From my morning journalism newsletter:
The Scripps Howard News Service has, over the last month, been probing how veterans are compensated for injuries and illnesses. In the process of plowing through the databases, Scripps learned something nobody expected—that since the 1970s, possibly thousands of veterans have received millions of dollars in disability checks for venereal diseases they got while in military service. For example, the story tells about a Columbia, S.C., veteran who served from 1955 to 1958 and said he had caught gonorrhea about 10 times during and after his service, which caused arthritis in his left knee. A VA appeals board in 2005 evaluated him as 20-percent disabled and, therefore, eligible for about $200 a month. The Scripps story explains:
Scores of veterans across the country are getting lifetime checks from the government for gonorrhea, genital herpes and other venereal diseases they caught while in the ranks.
The disability payments are made under a little-known provision from three decades ago that entitles vets to monthly benefits for sexually transmitted diseases they contracted, or simply aggravated, while in the service—even if they became infected on their own time years ago.
Under the rule Congress created at the end of the Vietnam War, even genital warts are considered a “service-connected” condition entitling a vet to the same $100 or more a month for the rest of his or her life that those who suffer wounds or battle injuries can receive.
This enrages some veterans of combat in Iraq, particularly those who have had to battle the backlogged Department of Veterans Affairs bureaucracy to be deemed worthy of benefits for clearly war-related disabilities. For them, the fact that the VA’s resources and taxpayers’ wallets are being tapped for such claims is hard to stomach.
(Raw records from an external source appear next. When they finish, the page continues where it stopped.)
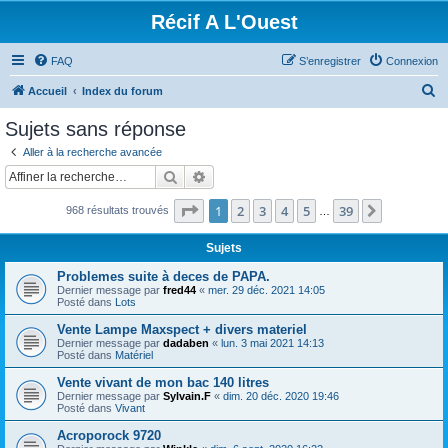
Récif A L'Ouest
FAQ
S’enregistrer
Connexion
R
Accueil
Index du forum
e
Sujets sans réponse
c
Aller à la recherche avancée
h
Rechercher
Recherche avancée
e
Page
1
sur
39
1
2
3
4
5
39
Suivante
968 résultats trouvés
r
…
c
Sujets
h
Problemes suite à deces de PAPA.
e
Dernier message par
fred44
«
mer. 29 déc. 2021 14:05
Posté dans
Lots
r
Vente Lampe Maxspect + divers materiel
Dernier message par
dadaben
«
lun. 3 mai 2021 14:13
Posté dans
Matériel
Vente vivant de mon bac 140 litres
Dernier message par
Sylvain.F
«
dim. 20 déc. 2020 19:46
Posté dans
Vivant
Acroporock 9720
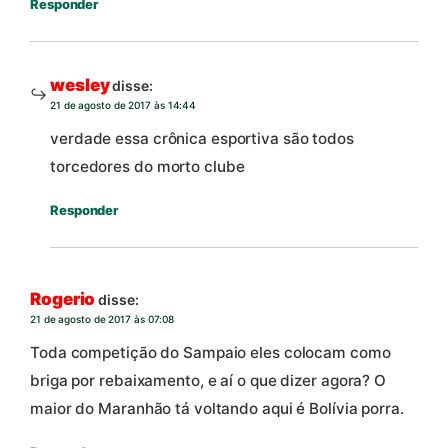
Responder
wesley
disse:
21 de agosto de 2017 às 14:44
verdade essa crônica esportiva são todos
torcedores do morto clube
Responder
Rogerio
disse:
21 de agosto de 2017 às 07:08
Toda competição do Sampaio eles colocam como
briga por rebaixamento, e aí o que dizer agora? O
maior do Maranhão tá voltando aqui é Bolívia porra.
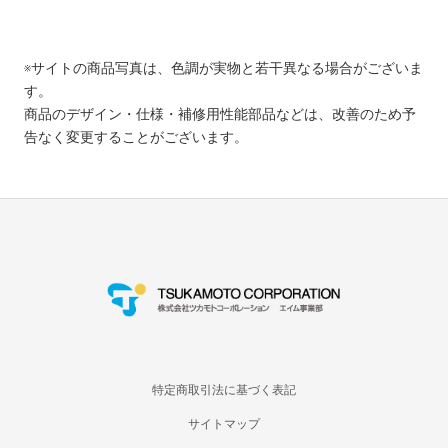
※サイトの商品写真は、色調が実物と若干異なる場合がございま
す。
商品のデザイン・仕様・補修用性能部品などは、改善のため予
告なく変更することがございます。
特定商取引法に基づく表記
サイトマップ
“It’s a crock,” said Jerry Yarbrough, a former volunteer fire fighter in Gibson County, Tenn., who suffered major systemic damage from heatstroke as an Army fueling specialist in the early days of the Iraq invasion and continues to fight for full benefits now that he’s “a virtual prisoner in my own home.”
The number of veterans getting benefits for sexually transmitted diseases is unclear. Repeated requests to the Department of Veterans Affairs for that information went unanswered.
But a review by Scripps Howard News Service of more than 60,000 cases under the purview of the VA’s Veterans Benefits Administration reveals that there likely have been thousands of vets since 1972 who, collectively, have drawn millions of dollars in payments for conditions they readily acknowledge came from illicit sexual activity.
Sigh.
Ok, not that living with the chirps can’t be demoralizing, but unless it’s a real live landmine, a soldier sticking his dick in some random hole—be it as an act of pleasure or an act of war since yes, Virginia, some soldiers DO use rape as a weapon—is NOT LIFE-THREATENING and therefore is NOT A HAZARD OF WAR. This is disgusting.
There better be a class-action lawsuit against the government over this, is all I’m saying.